【なぜ広まる?】有名人の死亡説・生存説|世界で語り継がれる不思議な都市伝説
「実はあの有名人は、すでに亡くなっているらしい」
「いや、本当は今もどこかで生きているらしい」
世界的なスターや歴史的な人物には、ときどき奇妙な噂が生まれます。
それが「死亡説」と「生存説」です。
本人が元気に活動しているにもかかわらず「実は亡くなっていて別人と入れ替わった」と噂されたり、反対に公式には亡くなった人物について「実は死を偽装して、どこかで暮らしている」と語られたりします。
もちろん、その多くは根拠が確認されていない都市伝説です。
それでも、なぜ人々はこうした話に惹かれてしまうのでしょうか。
この記事では、世界的に有名な死亡説・生存説を紹介しながら、その背景にある人間心理について考えてみます。

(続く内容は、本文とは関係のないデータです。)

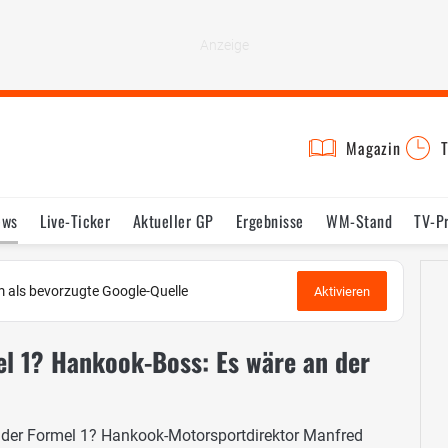
Magazin
T
ews
Live-Ticker
Aktueller GP
Ergebnisse
WM-Stand
TV-P
lder
Termine
Statistik
Testfahrten
Reglement
Lexikon
 als bevorzugte Google-Quelle
Aktivieren
el 1? Hankook-Boss: Es wäre an der
 der Formel 1? Hankook-Motorsportdirektor Manfred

※本記事では都市伝説や噂を紹介します。死亡説・生存説を事実として主張するものではありません。
そもそも「死亡説・生存説」とは?
有名人をめぐる噂は、大きく2種類に分けられます。
死亡説
現在も活動している人物について、
- 「本物はすでに死亡している」
- 「現在の本人は替え玉である」
などとする説です。
本人の容姿や声の変化、活動方針の変化などが「証拠」として扱われることがあります。
しかし、人間の外見や声は年齢、体調、撮影環境などによって当然変化します。
単なる変化に特別な意味を見いだした結果、壮大な物語へ発展してしまうこともあるのです。
生存説
こちらは反対に、亡くなったことが公式に確認されている人物について、
- 「死を偽装した」
- 「どこかでひっそり暮らしている」
と考える説です。
世界的スターが突然亡くなった場合などに生まれやすく、ファンの「まだ生きていてほしい」という感情も噂が長く残る理由の一つなのかもしれません。
1.ポール・マッカートニー死亡説
有名人の死亡説を語るうえで外せないのが、ビートルズのポール・マッカートニーをめぐる「Paul is dead」と呼ばれる都市伝説です。
この説では、
「ポール・マッカートニーは1960年代に事故で亡くなり、その後はそっくりな人物がポールとして活動している」
とされています。
噂が特に大きく広がったのは1969年ごろ。
ファンたちはビートルズのレコードを調べ、ジャケット写真や楽曲の中に「ポールの死を暗示するメッセージが隠されている」と考えるようになりました。
有名なのがアルバム『Abbey Road』です。
横断歩道を歩く4人の姿について、
「葬列を表現しているのではないか」
など、さまざまな解釈が生まれました。
さらに楽曲を逆再生すると秘密のメッセージが聞こえる、といった話まで登場します。
しかし、当然ながらポール・マッカートニー本人はその後も長期間にわたって音楽活動を続けています。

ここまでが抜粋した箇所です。